Gosto de imaginar que ilhas significam-se ― fazem-se dizer por signos ― mediante barcos que se aventuram nas águas que as separam, mas também as unem: as águas podem ser oceânicas ou simples veredas, salgadas ou doces, profundas, turbulentas e mais difíceis de navegar, ou arroios cristalinos que escorrem transparentes entre pedras e vegetação de grande frescor. Os barcos, as palavras. E tudo o mais que diz respeito à palavra afeto, no sentido de afetar, atravessar. Escrever e ler são pontas de ilhas que se fazem significar ― os trajetos dependem dos barcos, das ilhas, das águas que as separam. Este blog não pretende nada, exceto lançar barcos que eventualmente alcancem outras ilhas. Barquinhos de papel.

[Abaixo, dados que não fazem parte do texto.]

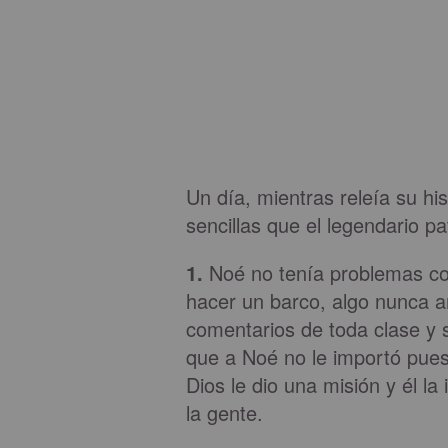
Un día, mientras releía su hi
sencillas que el legendario pa
1.
Noé no tenía problemas co
hacer un barco, algo nunca an
comentarios de toda clase y s
que a Noé no le importó pues
Dios le dio una misión y él la
la gente.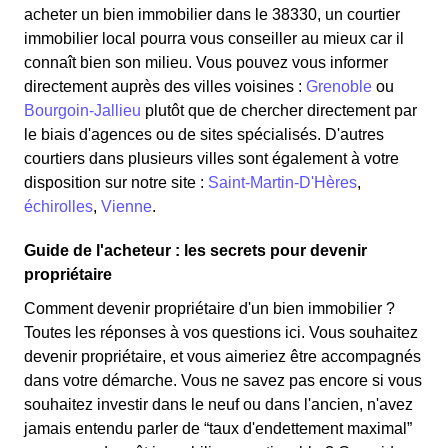
acheter un bien immobilier dans le 38330, un courtier
immobilier local pourra vous conseiller au mieux car il
connaît bien son milieu. Vous pouvez vous informer
directement auprès des villes voisines :
Grenoble
ou
Bourgoin-Jallieu
plutôt que de chercher directement par
le biais d'agences ou de sites spécialisés. D'autres
courtiers dans plusieurs villes sont également à votre
disposition sur notre site :
Saint-Martin-D'Hères
,
échirolles
,
Vienne
.
Guide de l'acheteur : les secrets pour devenir
propriétaire
Comment devenir propriétaire d'un bien immobilier ?
Toutes les réponses à vos questions ici. Vous souhaitez
devenir propriétaire, et vous aimeriez être accompagnés
dans votre démarche. Vous ne savez pas encore si vous
souhaitez investir dans le neuf ou dans l'ancien, n'avez
jamais entendu parler de “taux d'endettement maximal”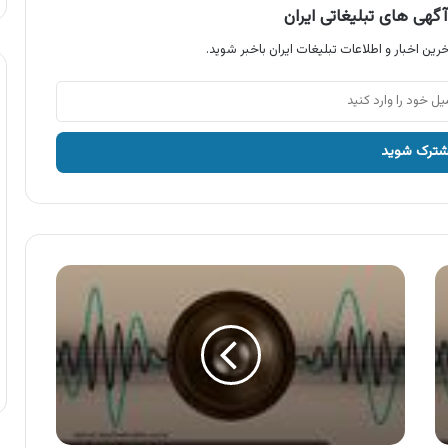
گهی های تبلیغاتی ایران
رین اخبار و اطلاعات تبلیغات ایران باخبر شوید.
آگهی
شرکت
کاشی
امین
میبد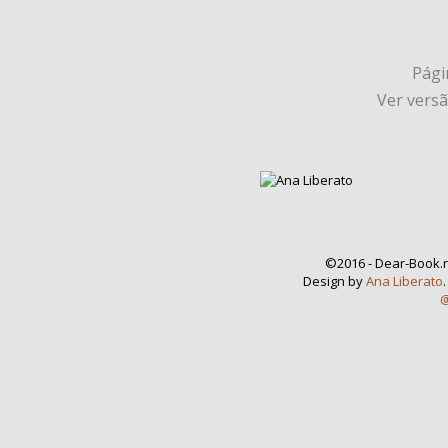
Págin
Ver vers
©2016 - Dear-Book.n
Design by
Ana Liberato
@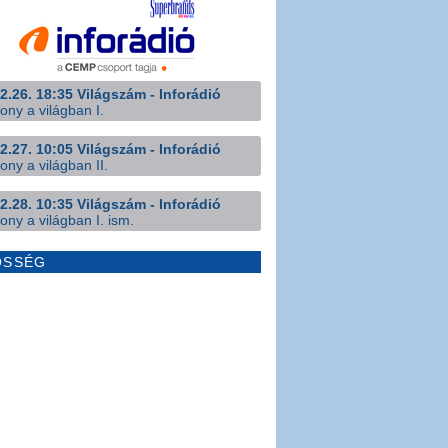
2.26. 18:35 Világszám - Inforádió
ony a világban I.
2.27. 10:05 Világszám - Inforádió
ony a világban II.
2.28. 10:35 Világszám - Inforádió
ony a világban I. ism.
ÖSSÉG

domingo, 26 de junho de 2011

o nome da rosa

posts, poucos, que levam como marcador “o nome da rosa”, e é claro que, até onde pretendo, não tem a ver com o livro de Umberto Eco, mas com outra coisa, uma conversa com um amigo numa madrugada fria, em que falávamos de coisas importantes para ambos, segredos, certamente meu segredo mais segredo (ou secreto) que o dele. Porque poder contar um segredo é confiar, e eu queria confiar. Por mais que um segredo seja segredo, é preciso poder escolher revelá-lo, mesmo que seja para poucos, mesmo que seja algo inofensivo. Ninguém escolhe ter segredos, eu não sabia que um dia viria a tê-los. Aquele dia, aquele amigo, eu queria. E foi então que ele me disse uma coisa muito bonita: “Que há num simples nome? O que chamamos rosa, sob uma outra designação teria igual perfume.” (William Shakespeare). O que chamamos rosa, sob uma outra designação, teria igual perfume? Então toda vez que escuto alguém dizendo que me conhece e tal, que sabe de mim, que me tem decifrada, eu muito comigo me rio, dizendo, silenciosamente, que sou eu quem escolhe quem pode me conhecer. Tanto é que estou aqui, neste espaço, escrevendo (às vezes escrevendo sem conseguir parar), porque a vida é texto, testamento, e um dia eu irei de vez, então que pelo menos fique (se existir algo para ficar, é bom lembrar) a caligrafia rápida destas palavras, pórtico partido para o Impossível. E me ocorre o seguinte, pensando em tanta coisa lida e relida, que há segredos em nós dos quais sequer suspeitamos, há camadas de segredos, temos acesso apenas aos mais visíveis, que se revelam a nós e escolhemos eventualmente revelar, mas há muitos outros de que dificilmente vamos tomar conhecimento. Quem sou eu? No fundo do fundo do fundo de mim, o que encontraria se me fosse dado acesso à resposta, ou respostas, desta pergunta? Dizer “tenho segredos” soa, assim, redundante, pois a própria linguagem está enganando quem pensa ter poder sobre ela, falando com todas as letras as palavras que quer pronunciar ― ou escrever.